Emicida no Rio de Janeiro: “Ninguém chora por cinco moleque tipo nóiz”

Ele dedicou o final de seu show no Imperator aos jovens assassinados pela PM carioca quando voltavam da comemoração pelo primeiro salário de um deles

Do Blog do Emicida

Primeiro, destruíram as vidas em torno de um rio. E diante do pouco que pode se fazer após a tragédia anunciada, veio a solidariedade e a memória: elas foram relembradas em um show na cidade de Belo Horizonte, na terça.
A seguir, mais cinco vidas foram metralhadas pela PM carioca. E para estes “cinco moleque tipo nóiz”, Emicida dedicou os últimos minutos de seu show no Imperator – Centro Cultural João Nogueira, em que interpretou músicas do sambista Cartola.

Em sua fala, destacou a importância de não “selecionar pelo que você chora”, a exemplo da tragédia em Paris, já que ninguém precisa ser vítima de terrorismo, em lugar nenhum. Mas, ressaltou que o que lhe causou indignação, mesmo, foi o assassinato dos cincos jovens em Costa Barros. Eles voltavam de uma comemoração no Parque de Madureira, já que um dos meninos tinha recebido seu primeiro salário. A PM comemorou também, disparando 111 tiros no carro. Trinta deles, acertaram os alvos.
Por eles, Emicida prosseguiu:

5 moleque tipo nóiz

5 moleque tipo nóiz
Que acabaram assim
Que fim, sem voz
Silêncio dos verme
Medalha pro algoz
Quando eles mata
5 moleque tipo nóiz
Não vai ter hashtag
Nem hoje, nem pós
Ninguém chora
Por 5 moleque tipo nóiz
Pra forjar crime que num existe
O jornal é veloz
Triste sina, de 5 moleque tipo nóiz
Pense se fossem brancos
Se fossem playboys
Mas num era
Era 5 moleque tipo nóiz
Então que a mãe de cada um
Chore a sós
É sempre assim quando
É 5 moleque tipo nóiz
Mais luto pra quem sempre luta
Gargantas e nós
Nunca esqueça
Eram 5 moleques tipo nóiz
Je suis porra nenhuma
Somos todos atroz
Quando o corpo é de
5 moleque tipo nóiz
O que mudou
Desde o tempo de nossos avós
Quando acertam
5 moleque tipo nóiz
Mortos como o rio doce
Sangue prum tapajós
Sai do corpo de
5 moleques tipo nóiz
Nessa guerra desigual
Só tem contras, não prós
Sem novidade pra
5 moleques tipo nóiz

O blog O Furor fez o registro em vídeo, e uma análise que compartilhamos em parte aqui:

Nós não vivemos na pele.

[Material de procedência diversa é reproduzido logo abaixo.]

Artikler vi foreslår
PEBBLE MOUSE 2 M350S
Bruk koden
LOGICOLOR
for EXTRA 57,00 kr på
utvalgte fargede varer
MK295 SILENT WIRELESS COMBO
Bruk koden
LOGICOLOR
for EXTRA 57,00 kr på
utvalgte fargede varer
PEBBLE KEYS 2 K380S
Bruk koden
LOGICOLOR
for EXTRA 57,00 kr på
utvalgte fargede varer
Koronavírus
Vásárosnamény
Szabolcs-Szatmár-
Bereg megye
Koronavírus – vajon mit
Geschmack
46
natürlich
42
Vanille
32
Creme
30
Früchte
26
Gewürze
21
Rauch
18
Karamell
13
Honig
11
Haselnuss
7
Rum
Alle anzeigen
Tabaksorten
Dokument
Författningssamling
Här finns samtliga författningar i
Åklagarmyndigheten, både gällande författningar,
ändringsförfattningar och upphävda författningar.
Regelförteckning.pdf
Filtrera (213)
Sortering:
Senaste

Nós não sabemos o que é ser um “muleque tipo nós”. E é nisso que o poema do Emicida toca. Ele faz com que nós, que somos incapazes de imaginar o que é ser alvo de preconceito sistemático e institucionalizado por séculos, comecemos quem sabe a ter uma ideia do que isso é; dá voz a um pouco dessa opressão que foi calada durante estes mesmos séculos, que foi relegada aos rodapés dos livros de história, àquele capítulo curto sobre os quilombos, sobre a resistência negra; e, mais que tudo, talvez dê força para que essa resistência continue.